A service that allows you to deploy your SageMaker models with Blue/Green testing to make sure that everything is ok before scaling to full traffic
What type of deployment testing does Sagemaker guardrails use?
Blue/Green
What are the different versions of blue/green testing?
- All-at-once
- Canary
- Linearly increasing
What is shadow testing?
Where you deploy a shadow variant which takes a percentage of traffic. You manually monitor it and decide when to promote it to production
What are SageMaker production variants? When would you use it?
Allows you to test with different models in production. This is for when testing with old or fake data is not representative, e.g. recommendation algorithms
How would you get your SageMaker model ready to deploy at the edge?
Use SageMaker Neo - compiles your code for your specified edge device and has a runtime that will run it
How does SageMaker Neo synergise with AWS IoT Greengrass?
AWS IoT Greengrass is the service that allows you to actually push your compiled SageMaker Neo code to the edge devices
What tends to be more expensive in raw terms for training - CPU or GPU?
GPU
What tends to be cheaper - inference or training?
Inference
What are 2 downsides of training on spot instances to save money?
You need to checkpoint on S3 to save the progress of training the model since it can be interrupted at almost any time. Can also take longer since you have to wait for the resources to become available
How do you set up auto scaling w/ SM?
The same as w/ EC2. You set important metrics and cooldown periods and then the number of instances scales up to match the specifications at any given time
Does auto scaling for SageMaker try to balance across AZs automatically for the endpoints?
Yes, but you need more than 1 instance in each endpoint
When would you use the serverless deployment type in SageMaker?
When there is uneven/unpredictable traffic
When would you use the real-time Sagemaker deployment type?
For interactive workloads that need low latency
When would you use SageMaker Jumpstart?
When you can solve your problem with a pre-made model and/or don’t have ML expertise/want the easiest option
What is SageMaker Inference Recommender?
A service that recommends the best instance type and configuration for your models through automated load testing
What 2 recommendation types can SageMaker Inference Recommender give you?

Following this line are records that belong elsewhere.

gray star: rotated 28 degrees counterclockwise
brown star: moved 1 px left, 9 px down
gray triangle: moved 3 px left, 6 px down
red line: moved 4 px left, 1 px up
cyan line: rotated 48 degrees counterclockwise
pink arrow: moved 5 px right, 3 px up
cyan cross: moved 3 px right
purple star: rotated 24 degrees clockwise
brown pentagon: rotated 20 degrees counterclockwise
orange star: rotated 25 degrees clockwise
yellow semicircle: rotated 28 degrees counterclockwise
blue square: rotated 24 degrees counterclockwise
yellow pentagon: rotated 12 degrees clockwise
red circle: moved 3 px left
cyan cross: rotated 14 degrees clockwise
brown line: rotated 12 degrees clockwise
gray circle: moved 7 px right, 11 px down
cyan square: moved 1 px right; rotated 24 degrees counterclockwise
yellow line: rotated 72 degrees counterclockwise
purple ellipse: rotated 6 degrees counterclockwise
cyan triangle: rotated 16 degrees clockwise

Instance recommendation (takes about 45m)
Endpoint recommendation (takes 2h-ish)
What is SageMaker Inference Pipelines?
The ability to chain together 2 - 15 containers which each have their own models. This allows you to create a pipeline of processing which goes through different models.

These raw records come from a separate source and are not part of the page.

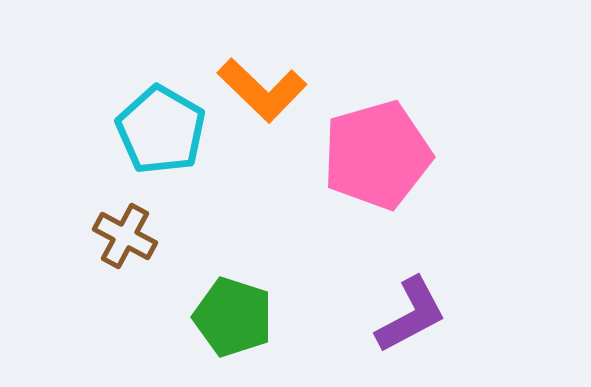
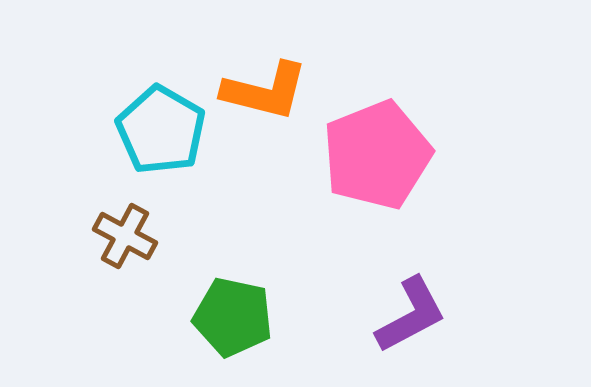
orange L-shape: moved 3 px right, 1 px down; rotated 30 degrees counterclockwise
pink pentagon: rotated 6 degrees counterclockwise
green pentagon: rotated 6 degrees counterclockwise
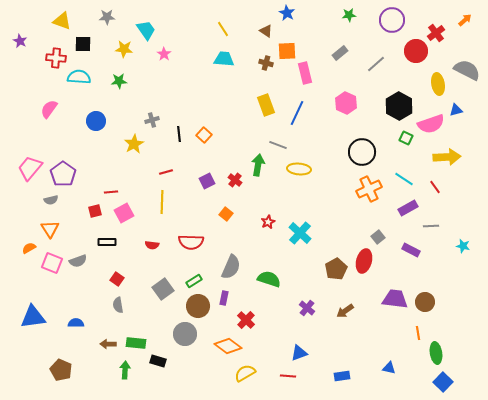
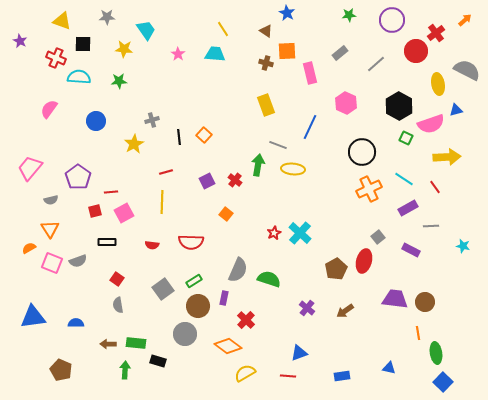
pink star at (164, 54): moved 14 px right
red cross at (56, 58): rotated 18 degrees clockwise
cyan trapezoid at (224, 59): moved 9 px left, 5 px up
pink rectangle at (305, 73): moved 5 px right
blue line at (297, 113): moved 13 px right, 14 px down
black line at (179, 134): moved 3 px down
yellow ellipse at (299, 169): moved 6 px left
purple pentagon at (63, 174): moved 15 px right, 3 px down
red star at (268, 222): moved 6 px right, 11 px down
gray semicircle at (231, 267): moved 7 px right, 3 px down
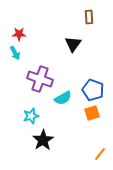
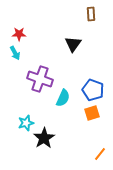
brown rectangle: moved 2 px right, 3 px up
cyan semicircle: rotated 36 degrees counterclockwise
cyan star: moved 5 px left, 7 px down
black star: moved 1 px right, 2 px up
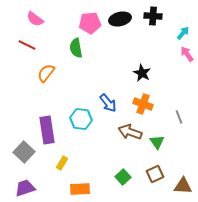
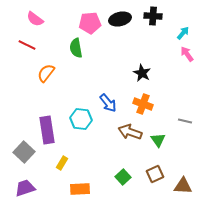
gray line: moved 6 px right, 4 px down; rotated 56 degrees counterclockwise
green triangle: moved 1 px right, 2 px up
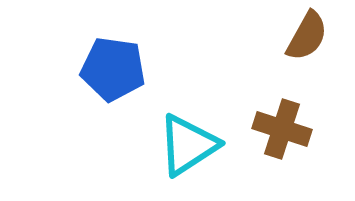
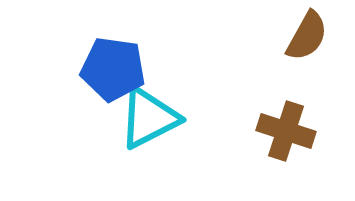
brown cross: moved 4 px right, 2 px down
cyan triangle: moved 39 px left, 27 px up; rotated 6 degrees clockwise
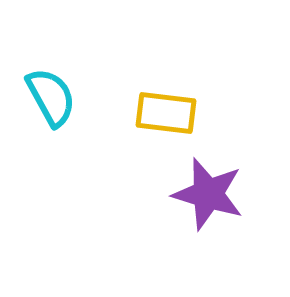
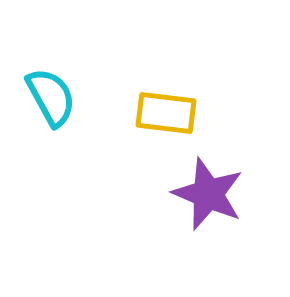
purple star: rotated 6 degrees clockwise
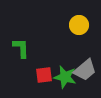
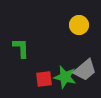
red square: moved 4 px down
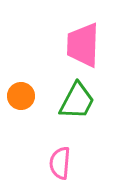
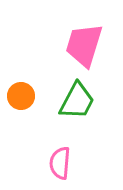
pink trapezoid: moved 1 px right; rotated 15 degrees clockwise
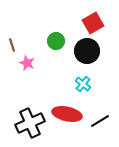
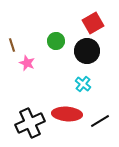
red ellipse: rotated 8 degrees counterclockwise
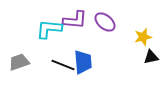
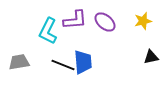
purple L-shape: rotated 10 degrees counterclockwise
cyan L-shape: moved 1 px left, 2 px down; rotated 68 degrees counterclockwise
yellow star: moved 16 px up
gray trapezoid: rotated 10 degrees clockwise
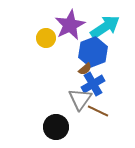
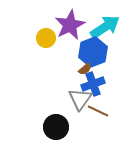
blue cross: rotated 10 degrees clockwise
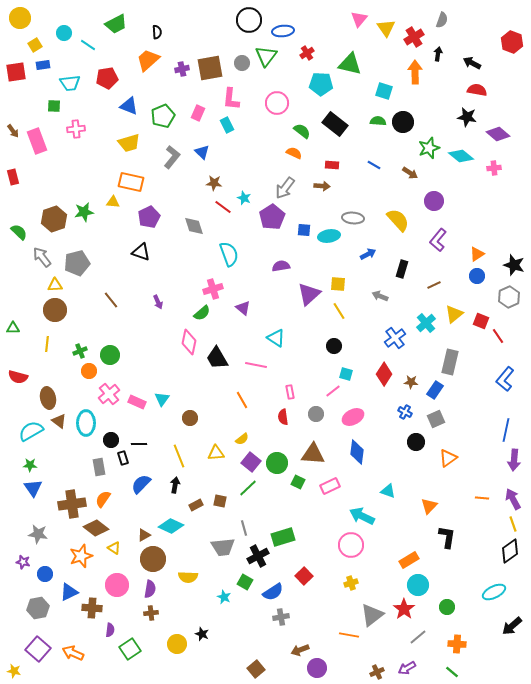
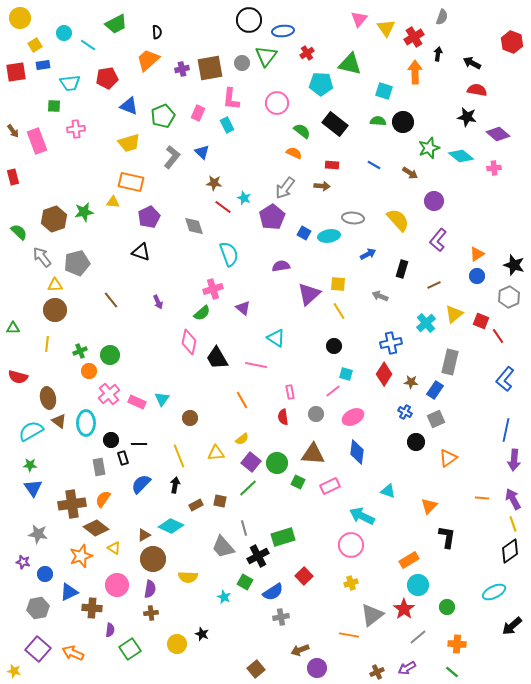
gray semicircle at (442, 20): moved 3 px up
blue square at (304, 230): moved 3 px down; rotated 24 degrees clockwise
blue cross at (395, 338): moved 4 px left, 5 px down; rotated 25 degrees clockwise
gray trapezoid at (223, 547): rotated 55 degrees clockwise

What is SageMaker Model Monitor?
A service that allows you to get alerts on quality deviations on your deployed models and helps you counteract drifts and biases that could occur in your model over time
Do you need a monitoring schedule in order to use SM Model Monitor effectively?
Yes
What data can Model Monitor capture with regards to your endpoint?
The inputs and corresponding inference outputs. The inference data can be encrypted
What is SageMaker Projects?
SageMaker Studio’s native MLOps solution with CI/CD. Uses SageMaker Pipelines in the backend
What can you use to integrate an existing Kubernetes pipeline with SageMaker?
SageMaker Operators for Kubernetes
Components for Kubeflow Pipelines
Per server, as a general rule, can you have more VMs or containers?
Containers